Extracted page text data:
········

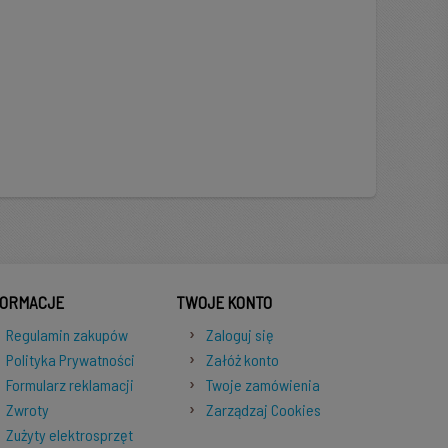
FORMACJE
TWOJE KONTO
Regulamin zakupów
Zaloguj się
Polityka Prywatności
Załóż konto
Formularz reklamacji
Twoje zamówienia
Zwroty
Zarządzaj Cookies
Zużyty elektrosprzęt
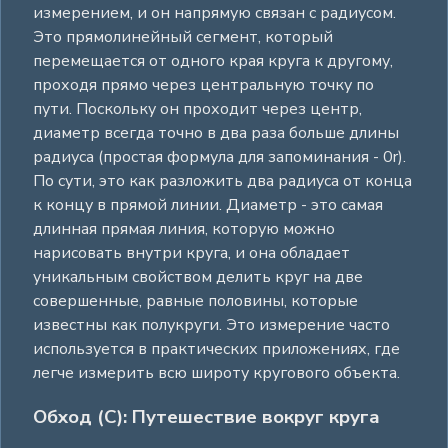
измерением, и он напрямую связан с радиусом.
Это прямолинейный сегмент, который
перемещается от одного края круга к другому,
проходя прямо через центральную точку по
пути. Поскольку он проходит через центр,
диаметр всегда точно в два раза больше длины
радиуса (простая формула для запоминания - 0r).
По сути, это как разложить два радиуса от конца
к концу в прямой линии. Диаметр - это самая
длинная прямая линия, которую можно
нарисовать внутри круга, и она обладает
уникальным свойством делить круг на две
совершенные, равные половины, которые
известны как полукруги. Это измерение часто
используется в практических приложениях, где
легче измерить всю широту кругового объекта.
Обход (C): Путешествие вокруг круга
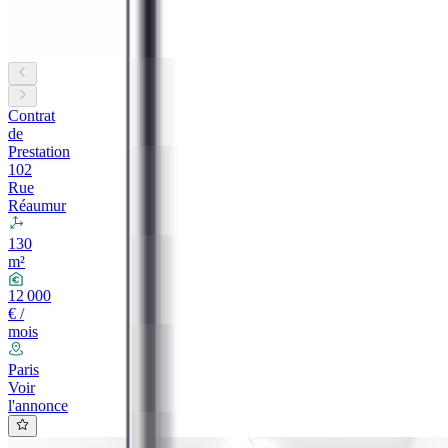
Contrat
de
Prestation
102
Rue
Réaumur
130
m²
12 000
€ /
mois
Paris
Voir
l'annonce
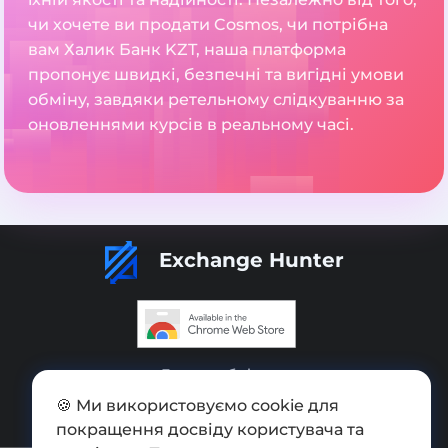
чи хочете ви продати Cosmos, чи потрібна
вам Халик Банк KZT, наша платформа
пропонує швидкі, безпечні та вигідні умови
обміну, завдяки ретельному слідкуванню за
оновленнями курсів в реальному часі.
Exchange Hunter
Додати обмінник
🍪 Ми використовуємо cookie для
Мапа сайту
покращення досвіду користувача та
Press kit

········

- [Your objective] Transcribe every entry exactly, leaving out the pictures.

- [Answer area]
FORMACJE
TWOJE KONTO
Regulamin zakupów
Zaloguj się
Polityka Prywatności
Załóż konto
Formularz reklamacji
Twoje zamówienia
Zwroty
Zarządzaj Cookies
Zużyty elektrosprzęt
измерением, и он напрямую связан с радиусом.
Это прямолинейный сегмент, который
перемещается от одного края круга к другому,
проходя прямо через центральную точку по
пути. Поскольку он проходит через центр,
диаметр всегда точно в два раза больше длины
радиуса (простая формула для запоминания - 0r).
По сути, это как разложить два радиуса от конца
к концу в прямой линии. Диаметр - это самая
длинная прямая линия, которую можно
нарисовать внутри круга, и она обладает
уникальным свойством делить круг на две
совершенные, равные половины, которые
известны как полукруги. Это измерение часто
используется в практических приложениях, где
легче измерить всю широту кругового объекта.
Обход (C): Путешествие вокруг круга
Contrat
de
Prestation
102
Rue
Réaumur
130
m²
12 000
€ /
mois
Paris
Voir
l'annonce
чи хочете ви продати Cosmos, чи потрібна
вам Халик Банк KZT, наша платформа
пропонує швидкі, безпечні та вигідні умови
обміну, завдяки ретельному слідкуванню за
оновленнями курсів в реальному часі.
Exchange Hunter
Додати обмінник
🍪 Ми використовуємо cookie для
Мапа сайту
покращення досвіду користувача та
Press kit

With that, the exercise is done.